Typically, replacing drives in Nutanix is easy. If the drive fails, you replace it… Prism sucks it in and it’s ready to go in minutes. If you’re upgrading from a brand new drive, you remove the drive… wait half a day, and put the new drive in.
The challenge begins when you start re-purposing drives from another cluster, or when you’re running 5.9.2.3 (like I was) and run into annoying little bugs with tasks that should be easy. Don’t worry— I addressed the bugs with support. This article may be largely irrelevant later this year.
For the purposes of this article, I’m making the assumption you run AHV on everything like me. I’m also assuming that you’re still going to open up a ticket with support, because you should let them know about problems. How else are they supposed to address them?! I open a LOT of tickets and I don’t feel bad. Nutanix support continues to be the best support I’ve ever received for any technology product.
Re-using SATA drives
In my scenario, I was upgrading our primary cluster’s SATA tier, and using the drives we pulled out as hand me down upgrades to our ROBO clusters. This process isn’t terrible with SATA, but there is an extra step. After inserting the new drive, you’ll notice that it isn’t automatically added back in. You must click “Repartition and Add.”
Captivating. Let’s move on.
Re-using SSD drives
In a hybrid system, the CVM’s run off the SSD tier. Single SSD systems require a bit more work than dual SSD systems. SSD’s in a dual SSD system are in a mirror, you can remove one at a time and it’s not a big deal. CVM stays up. It might reboot on its own. It’s okay, it’s just part of the process. I haven’t had a re-use case come up yet for the dual SSD systems so I’m not sure how this process would be impacted.
For single SSD systems, you have to shutdown the CVM before removing the drive. Once the drive is replaced, you initiate a “Repair Drive.” This is where things get fun.
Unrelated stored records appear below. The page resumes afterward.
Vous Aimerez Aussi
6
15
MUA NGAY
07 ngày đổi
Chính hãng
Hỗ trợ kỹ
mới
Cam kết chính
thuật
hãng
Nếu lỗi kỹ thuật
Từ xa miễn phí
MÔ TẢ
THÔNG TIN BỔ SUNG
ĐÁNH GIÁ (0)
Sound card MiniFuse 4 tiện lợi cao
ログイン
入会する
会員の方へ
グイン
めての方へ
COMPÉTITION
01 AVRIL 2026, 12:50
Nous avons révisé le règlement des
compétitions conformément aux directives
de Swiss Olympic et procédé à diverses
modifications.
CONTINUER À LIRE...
If the drive replacement fails at 12%, which it did for me on only one cluster for every single disk, the drive probably needs to be reseated (even if you thought you did a good job). I would load up the CVM console and watch the progress… it would fail to image because it couldn’t find the drive. Reseat the drive with the console open, and it should display some messages to confirm it sees the drive. Shutdown the CVM, retry the repair.
Once you get past the 12% hurdle, the next hurdle is 52%. If your disk replacement fails at 52%, you’re probably in the same boat I am… you changed all your passwords like a good IT person should. There is apparently a bug in password handling for repair tasks that assumes default passwords are being used. Silly, but the solution is easy. Login to a working CVM and issue the following command:
boot_disk_replace -i CVM_IP_NEEDING_REPAIR --hypervisor_password='HYPERVISOR_ROOT_PASSWORD'
This command assumes that the CVM being replaced is powered on and running a freshly imaged default configuration. It will apply the configuration and reboot the CVM.
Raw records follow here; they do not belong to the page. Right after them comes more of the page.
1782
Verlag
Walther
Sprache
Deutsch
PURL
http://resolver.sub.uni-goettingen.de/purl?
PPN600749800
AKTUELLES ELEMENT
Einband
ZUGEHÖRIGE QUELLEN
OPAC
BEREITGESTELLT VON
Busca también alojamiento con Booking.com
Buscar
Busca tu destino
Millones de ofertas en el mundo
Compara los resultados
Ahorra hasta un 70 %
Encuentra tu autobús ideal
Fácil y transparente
Now, since we’re talking about disk re-use, what you’ll notice is that the CVM services will start, but nodetool will report that the CVM is in a forwarding state. This is because sda4 has a bunch of junk from the cluster you moved the disk from. A quick way to verify that this is the case is to login to the freshly repaired CVM and enter the following command:
cat ~/data/logs/hades.out | grep 'Cleaning'
cat ~/data/logs/hades.out | grep 'not partitioned'
What you’ll find is something similar to the following:
INFO disk_manager.py:5004 Disk BTHC528102VG800NGN is not present in zeus configuration, but data is present. Cleaning of disk is required
INFO disk_manager.py:4980 Disk BTHC528102VG800NGN is not present in zeus configuration and is not partitioned correctly. Repartition and mount required
This was enough verification for me, but you may want more. Tail hades.out and you’ll find the whole story.
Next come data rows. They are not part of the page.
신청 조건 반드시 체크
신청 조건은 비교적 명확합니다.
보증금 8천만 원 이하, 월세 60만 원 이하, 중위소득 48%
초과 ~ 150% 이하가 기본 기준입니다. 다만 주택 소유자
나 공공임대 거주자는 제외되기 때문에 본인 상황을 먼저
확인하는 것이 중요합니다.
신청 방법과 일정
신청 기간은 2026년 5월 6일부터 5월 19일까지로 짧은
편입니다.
INFO disk_manager.py:4820 Preparing hades proto with updated disk state
INFO disk_manager.py:4840 Only allow SED drives: False
INFO disk_manager.py:4946 Disk BTHC528102VG800NGN is not present in zeus configuration
INFO disk_manager.py:4988 Disk /dev/sda with serial BTHC528102VG800NGN is not stargate usable, unmounting
INFO disk_manager.py:922 Waiting for disk mount lock for unmount disk /dev/sda
INFO disk_manager.py:935 Unmounting partitions on disk /dev/sda
INFO disk_manager.py:947 Unmounting partition /dev/sda4 on path /home/nutanix/data/stargate-storage/disks/BTHC528102VG800NGN
INFO disk.py:464 Unmounting partition /dev/sda4
INFO disk_manager.py:4297 Led fault request for disks ['/dev/sda']
2019-03-19 23:01:36 INFO disk_manager.py:4563 Running LED command: '/home/nutanix/cluster/lib/lsi-sas/sas3ircu 0 locate 1:0 ON'
INFO disk_manager.py:5004 Disk BTHC528102VG800NGN is not present in zeus configuration, but data is present. Cleaning of disk is required
INFO disk_manager.py:4946 Disk BTHC528102VG800NGN is not present in zeus configuration
INFO disk_manager.py:4980 Disk BTHC528102VG800NGN is not present in zeus configuration and is not partitioned correctly. Repartition and mount required
To solve this issue, you’ll need to run a series of commands from the affected CVM. Don’t worry, since the CVM is in forwarding state, these commands will have no impact on the cluster.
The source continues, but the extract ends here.